Stored entries
═══
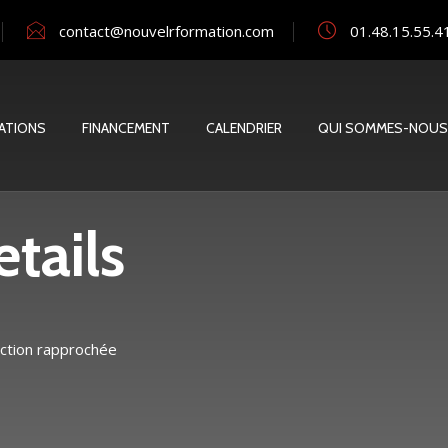
contact@nouvelrformation.com
01.48.15.55.4
ATIONS
FINANCEMENT
CALENDRIER
QUI SOMMES-NOUS
tails
ection rapprochée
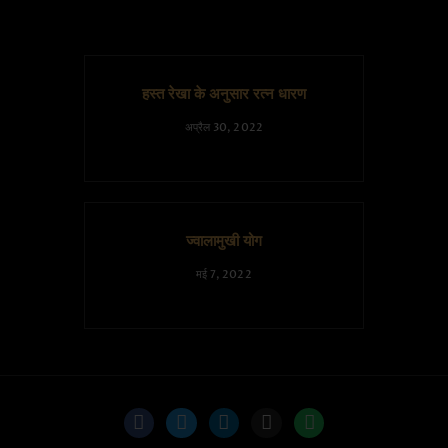
हस्त रेखा के अनुसार रत्न धारण
अप्रैल 30, 2022
ज्वालामुखी योग
मई 7, 2022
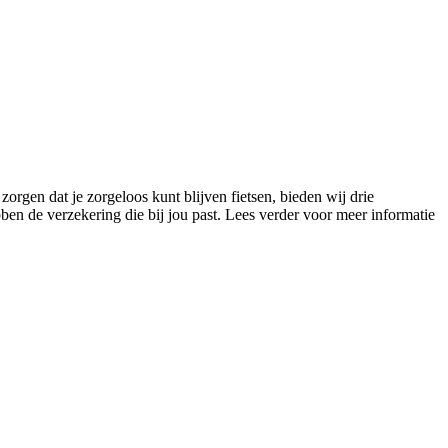
 zorgen dat je zorgeloos kunt blijven fietsen, bieden wij drie
ben de verzekering die bij jou past. Lees verder voor meer informatie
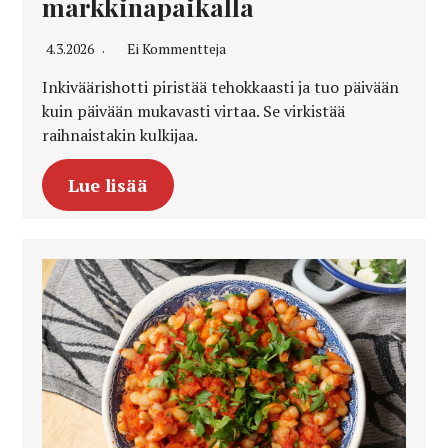
markkinapaikalla
4.3.2026
Ei Kommentteja
Inkiväärishotti piristää tehokkaasti ja tuo päivään
kuin päivään mukavasti virtaa. Se virkistää
raihnaistakin kulkijaa.
Lue lisää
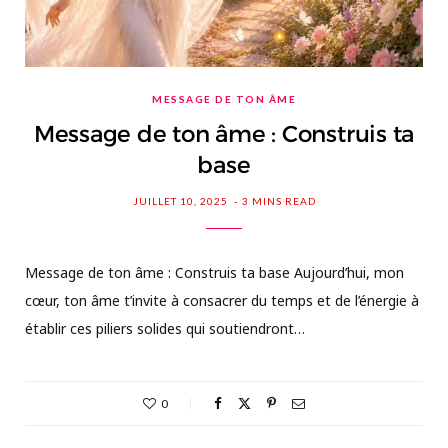
MESSAGE DE TON ÂME
Message de ton âme : Construis ta
base
JUILLET 10, 2025
3 MINS READ
Message de ton âme : Construis ta base Aujourd’hui, mon
cœur, ton âme t’invite à consacrer du temps et de l’énergie à
établir ces piliers solides qui soutiendront…
0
═══
Please provide a faithful transcription of all the data, pictures excluded.

contact@nouvelrformation.com
01.48.15.55.4
ATIONS
FINANCEMENT
CALENDRIER
QUI SOMMES-NOUS
tails
ection rapprochée
हस्त रेखा के अनुसार रत्न धारण
अप्रैल 30, 2022
ज्वालामुखी योग
मई 7, 2022
 zorgen dat je zorgeloos kunt blijven fietsen, bieden wij drie
ben de verzekering die bij jou past. Lees verder voor meer informatie
markkinapaikalla
4.3.2026
Ei Kommentteja
Inkiväärishotti piristää tehokkaasti ja tuo päivään
kuin päivään mukavasti virtaa. Se virkistää
raihnaistakin kulkijaa.
Lue lisää
MESSAGE DE TON ÂME
Message de ton âme : Construis ta
base
JUILLET 10, 2025
3 MINS READ
Message de ton âme : Construis ta base Aujourd’hui, mon
cœur, ton âme t’invite à consacrer du temps et de l’énergie à
établir ces piliers solides qui soutiendront…
0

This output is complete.